# I'm mad at Trek



## dougrocky123 (Apr 12, 2006)

I have a 2013 Madone. I never thought the Bontrager brakes were that great. I went to put Shimano brake pads in the cartridge and the retention screw was so distorted that I had to replace both cartridge and pad. Then Trek themselves admit the rear brake under the bottom bracket is junk so they revise the chainstays on the 6 & 7 series 2014 Madones for better braking. If you have an older bike or a 5 series you are SOL. Now they have the brakes under recall. I haven't been able to use my Trek for three weeks waiting for the new parts. I have ordered up a set of Shimano brakes to replace the Bontragers and I have no doubt they will be much better. Any takers for the Bontragers?


----------



## nigel91 (May 16, 2012)

I knew there was a reason I searched so hard for a 2012 SSL, with the rear brake in the regular place.

Bummer!


----------



## Rashadabd (Sep 17, 2011)

dougrocky123 said:


> I have a 2013 Madone. I never thought the Bontrager brakes were that great. I went to put Shimano brake pads in the cartridge and the retention screw was so distorted that I had to replace both cartridge and pad. Then Trek themselves admit the rear brake under the bottom bracket is junk so they revise the chainstays on the 6 & 7 series 2014 Madones for better braking. If you have an older bike or a 5 series you are SOL. Now they have the brakes under recall. I haven't been able to use my Trek for three weeks waiting for the new parts. I have ordered up a set of Shimano brakes to replace the Bontragers and I have no doubt they will be much better. Any takers for the Bontragers?


I was trying to figure out why they suddenly beefed up the chainstays on the 6 and 7 Series. That's a tough break man. Hopefully, they do something to make up for the lost time with your bike. I don't understand why they would leave the 2014 5 Series like that though if they are recalling the 2013s??? Maybe they found a simpler way to address the issue on the 2014 5 Series??? I reallly like the new Madone, but I am just not a fan of integrated brakes at this point.
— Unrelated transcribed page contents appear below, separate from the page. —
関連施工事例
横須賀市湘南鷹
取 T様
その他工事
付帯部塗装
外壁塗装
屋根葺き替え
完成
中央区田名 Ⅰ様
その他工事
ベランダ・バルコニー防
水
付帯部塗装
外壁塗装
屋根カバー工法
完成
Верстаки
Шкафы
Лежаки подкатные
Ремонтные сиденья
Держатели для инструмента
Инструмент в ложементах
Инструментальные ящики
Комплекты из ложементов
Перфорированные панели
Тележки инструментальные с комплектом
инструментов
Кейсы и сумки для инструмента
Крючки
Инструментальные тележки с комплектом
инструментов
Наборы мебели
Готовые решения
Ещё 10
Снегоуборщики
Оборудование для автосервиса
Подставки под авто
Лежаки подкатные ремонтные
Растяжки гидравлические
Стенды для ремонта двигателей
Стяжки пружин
That might change if more people report positive experiences with the Shimano version. They should just give you all 6 Series frames as an apology IMHO.


----------



## ejprez (Nov 9, 2006)

Where are you hearing the rear brakes are under recall? To my knowledge its just the front. The shop I used to work for received new brakes in a week. I haven't had any issues with the brakes with my campy shifters. I do agree they are not as nice feeling as a shimano or campy standard brake. I have tried the shimano direct mount dura ace brakes and they are noticeably improved in the feel. 
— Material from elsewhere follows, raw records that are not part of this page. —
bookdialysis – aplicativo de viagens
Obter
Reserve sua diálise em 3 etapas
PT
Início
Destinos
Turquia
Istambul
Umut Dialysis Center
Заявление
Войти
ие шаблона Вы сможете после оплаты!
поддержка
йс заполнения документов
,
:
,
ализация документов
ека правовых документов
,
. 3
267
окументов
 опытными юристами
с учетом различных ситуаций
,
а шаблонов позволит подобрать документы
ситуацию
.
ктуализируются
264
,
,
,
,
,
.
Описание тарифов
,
Remember the 5 series is a Taiwan made frame. The beefed up driveside chainstay may offer better braking and ride feel, but I doubt anything worth the extra cost. Might of been mostly to distinguish the 5 from the 6 and 7. I haven't heard anyone that I know with 5 series have any issues with lack of brake power. My only issue were the stock brake pads and switched them out.


----------



## Rashadabd (Sep 17, 2011)

"Might of been mostly to distinguish the 5 from the 6 and 7."

No, there was definitely something weird going on last year. They made the change in the middle of the release cycle as I recall and only made the change to the 6 and 7 Series. They were both originally just like the 5 in the chainstay area. Some thought it was to improve ride quality or lesses weight, but I am starting to hear more and more that it was about the braking. You could still be right that it doesn't make that much of a difference and isn't worth the extra dough once you adjust the brakes or get the Shimano calipers, but something went on.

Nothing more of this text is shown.